Tinnitus has other possible causes as well. It can be attributed to severe health issues like:
- Turbulent blood flow
- Poor circulation
- Head or neck trauma
- Temporomandibular disorders (TMJ)
- High blood pressure
- Acoustic neuroma, a tumor that grows on the cranial nerve
- A reaction to medication
- Head or neck tumors
- Meniere’s disease
Any of these can trigger tinnitus. After an injury or accident, even though you can hear fine, you could experience this ringing. Before you look for other methods of dealing with it, you should schedule an appointment with a doctor to get a hearing exam.
Can Anything be Done About Tinnitus?
You need to know why you have it before you can start to figure out what to do about it. Giving the brain what it wants may be the only thing that helps. If the lack of sound is causing your tinnitus, you need to generate some. The ringing might be able to be turned off by something as basic as a fan running in the background.

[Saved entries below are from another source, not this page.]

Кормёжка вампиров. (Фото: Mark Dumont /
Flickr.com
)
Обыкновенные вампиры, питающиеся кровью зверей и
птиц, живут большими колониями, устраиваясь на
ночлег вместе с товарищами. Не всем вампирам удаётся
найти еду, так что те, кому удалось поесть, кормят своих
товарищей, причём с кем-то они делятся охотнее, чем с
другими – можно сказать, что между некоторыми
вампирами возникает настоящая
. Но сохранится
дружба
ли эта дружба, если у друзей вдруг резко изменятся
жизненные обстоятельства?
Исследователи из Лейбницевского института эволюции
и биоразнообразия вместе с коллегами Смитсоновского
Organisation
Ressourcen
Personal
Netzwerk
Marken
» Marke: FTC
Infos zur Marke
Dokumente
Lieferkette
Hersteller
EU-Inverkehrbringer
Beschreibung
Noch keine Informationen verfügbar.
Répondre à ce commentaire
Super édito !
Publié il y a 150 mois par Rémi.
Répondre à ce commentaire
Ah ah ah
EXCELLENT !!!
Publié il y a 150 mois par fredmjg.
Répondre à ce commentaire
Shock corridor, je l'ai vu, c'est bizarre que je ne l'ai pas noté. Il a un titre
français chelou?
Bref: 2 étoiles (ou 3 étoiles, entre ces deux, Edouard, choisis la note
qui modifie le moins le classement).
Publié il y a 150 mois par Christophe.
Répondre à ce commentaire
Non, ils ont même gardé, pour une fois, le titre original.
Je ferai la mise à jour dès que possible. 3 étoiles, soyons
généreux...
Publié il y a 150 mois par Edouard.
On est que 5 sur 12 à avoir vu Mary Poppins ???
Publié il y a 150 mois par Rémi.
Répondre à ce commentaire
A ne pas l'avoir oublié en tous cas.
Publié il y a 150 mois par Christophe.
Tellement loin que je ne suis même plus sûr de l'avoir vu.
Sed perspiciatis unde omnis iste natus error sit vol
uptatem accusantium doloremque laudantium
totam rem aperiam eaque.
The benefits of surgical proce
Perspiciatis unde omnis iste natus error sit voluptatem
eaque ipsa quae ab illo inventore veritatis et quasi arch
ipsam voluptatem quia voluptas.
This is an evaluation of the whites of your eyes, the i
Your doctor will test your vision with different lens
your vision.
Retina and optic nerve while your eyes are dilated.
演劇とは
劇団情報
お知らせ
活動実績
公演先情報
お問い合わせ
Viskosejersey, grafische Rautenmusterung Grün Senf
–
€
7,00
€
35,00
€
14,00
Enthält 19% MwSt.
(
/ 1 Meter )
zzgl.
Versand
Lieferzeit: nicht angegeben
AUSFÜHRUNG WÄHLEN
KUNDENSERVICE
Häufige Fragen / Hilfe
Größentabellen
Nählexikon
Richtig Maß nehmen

Technology such as a white noise generator is designed just for this purpose. They imitate a natural sound that is soothing like the ocean waves or rain falling. You can hear the sound as you sleep if you buy one with pillow speakers.
Investing in hearing aids is also a good option. The sounds the brain is looking for can be turned up using quality hearing aids. Hearing aids normalize your hearing enough that the brain no longer needs to produce phantom noise.
For the majority of people, the solution is a combination of tricks. Using a white noise generator at night and wearing hearing aids during the day are examples of this approach.
There are also medications available if soft sounds are not successful or if the tinnitus is severe. Medications such as Xanax and possibly other antidepressants can quite this noise.
Handle You Tinnitus With Lifestyle Changes
Modifying your lifestyle a little bit will help too. Figuring out if there are triggers is a good place to begin. Write down in a journal what’s going on when the tinnitus starts. Be specific:
- Is there a particular sound that is triggering it?
- What did you just eat?
- Are you smoking or drinking alcohol?
- Did you just have a soda or a cup of coffee?
- Did you just take medication even over-the-counter products like Tylenol?
The more precise your information, the faster you’ll see the patterns that might be inducing the ringing. Stress can also be the cause, so look for ways to relax such as exercise, meditation or even biofeedback.
An Ounce of Prevention
Take the appropriate steps to prevent tinnitus in the first place. Begin by doing everything you can to protect your hearing like:
- Using ear protection when around loud noises
- Turning the volume down on everything
- Not wearing earbuds or headphones when listening to music
- Taking care of your cardiovascular system
That means eat healthily, get lots of exercise and take high blood pressure medication if it’s prescribed. To eliminate treatable issues that increase your risk of hearing loss and tinnitus, schedule a hearing exam with a hearing professional.